L’homme préhistorique a-t-il vécu à Courrières et dans la zone de la voie Vochelle entre la route Hénin-Courrières et le chemin de Harnes, entre le mésolithique et le néolithique, soit 4000 ans environ avant Jésus-Christ ? Probablement, car Monsieur Tavernier a publié en 1978, Glanes Archéologiques à Courrières, de 1961 à 1977 avec les nombreuses photographies des pierres taillées, en particulier près du territoires d’Hénin au Bois Sans Feuilles Sud, au lieu-dit JERUSALEM un frament de tegula (tuile) et un fragment de meule, en septembre 1974 sur la voie romaine, ainsi que des prospections en surface, en particulier en 1977 à JERUSALEM.

Fragments de haches polis trouvés par M. Tavernier, quartier Jérusalem en 1977

Nous donnons ici un agrandissement  d’un fragment de hache polie découvert par Monsieur Tavernier.

Dans son livre sur Courrières, Monsieur Tavernier précise que c’est vers l’an 860 que JUDITH, fille du roi Charles II le Chauve, fut enlevée par Bauduin I, dit Bras de Fer, Comte de Flandres, avec lequel elle se maria.

Le roi accorde son pardon et en 877, tois ans avant la destruction d’HENNIUN par les vikings, le roi donna à sa fille  la province d’Artois qu’ils réunit à la Flandre dans la Maison Bauduin.

Le village COURRIERUM fut certainement bâti à la place d’un ancien camp romain.

Ce camp occupait toute la partie découverte jusqu’à l’extrémité de la voie de VOCHELLE dans la direction de MONTIGNY – FOUQUIERES – HARNES.

Près de là coulait la rivière DEULLA et des autres côtés s’étendaient des marais impraticables, dans le prolongement des marais d’HENNIUM, mais il n’y avait d’issue que par HENNIUM, pour aller rejoindre la voie romaine ARRAS – TOURNAY. Cette voie romaine passait par la rivière du BOULLENRIA à l’endroit appelé PLANCHE DE NOYELLES après avoir traversé le territoire entre HENNIUM et BELLUS MONS (BEAUMONT) et cotoyé la CENSE DU BAY (nom d’un propriétaire latin sur NOYELLES-GODAULT).

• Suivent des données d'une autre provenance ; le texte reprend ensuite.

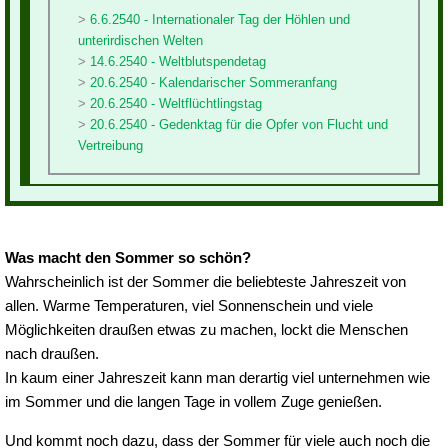
6.6.2540 - Internationaler Tag der Höhlen und
unterirdischen Welten
14.6.2540 - Weltblutspendetag
20.6.2540 - Kalendarischer Sommeranfang
20.6.2540 - Weltflüchtlingstag
20.6.2540 - Gedenktag für die Opfer von Flucht und
Vertreibung
Was macht den Sommer so schön?
Wahrscheinlich ist der Sommer die beliebteste Jahreszeit von
allen. Warme Temperaturen, viel Sonnenschein und viele
Möglichkeiten draußen etwas zu machen, lockt die Menschen
nach draußen.
In kaum einer Jahreszeit kann man derartig viel unternehmen wie
im Sommer und die langen Tage in vollem Zuge genießen.
Und kommt noch dazu, dass der Sommer für viele auch noch die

Le pont qui la portait était d’une longueur considérable à cause des eaux qui couvraient en totalité les marais de NOYELLES et COURCELLES. On a retrouvé partout des anciens restes de fondations, quelquesfois des vases antiques, beaucoup de médailles très bien conservées et des débris d’armes, ainsi que de nombreux fragments de tuiles romaines. Des poteries gallo-romaines sont venues s’ajouter aux découvertes.

La charrue en remonte tous les ans.

Monsieur Borniche Alain a trouvé des pièces romaines, malheureusement usées, au grand marais SAINT ROCH et VOCHELLE.

COURRIERES, CURRIERUM en 1024, COURERIE en 1070, comme HENNIUM suivit de l’Artois dans ses relations avec la Flandre.

Ceci nous paraît intéressant à signaler du fait que nous allons voir que nous sommes précisément à la frontière de la Flandre et de l’Artois.

Nous avons déjà évoqué dans une précédente conférence qu’en 1002, les habitants de CURRIERUM ne voulurent pas quitter leurs maison pour venir s’installer à l’intérieur de l’enceinte fortifiée de HENNIUM et qu’ils formèrent ainsi le village de CURRIERUM.

Or justement, Monsieur Tavernier précise qu’ANSLME 1, Comte de saint pol et de Lens, construisit en cet endroit un château-fort bientôt entouré de maison, à l’emplacement du Calvaire.

C’est le début de la ville de Courrière qui n’avait que 200 Ha en 1069.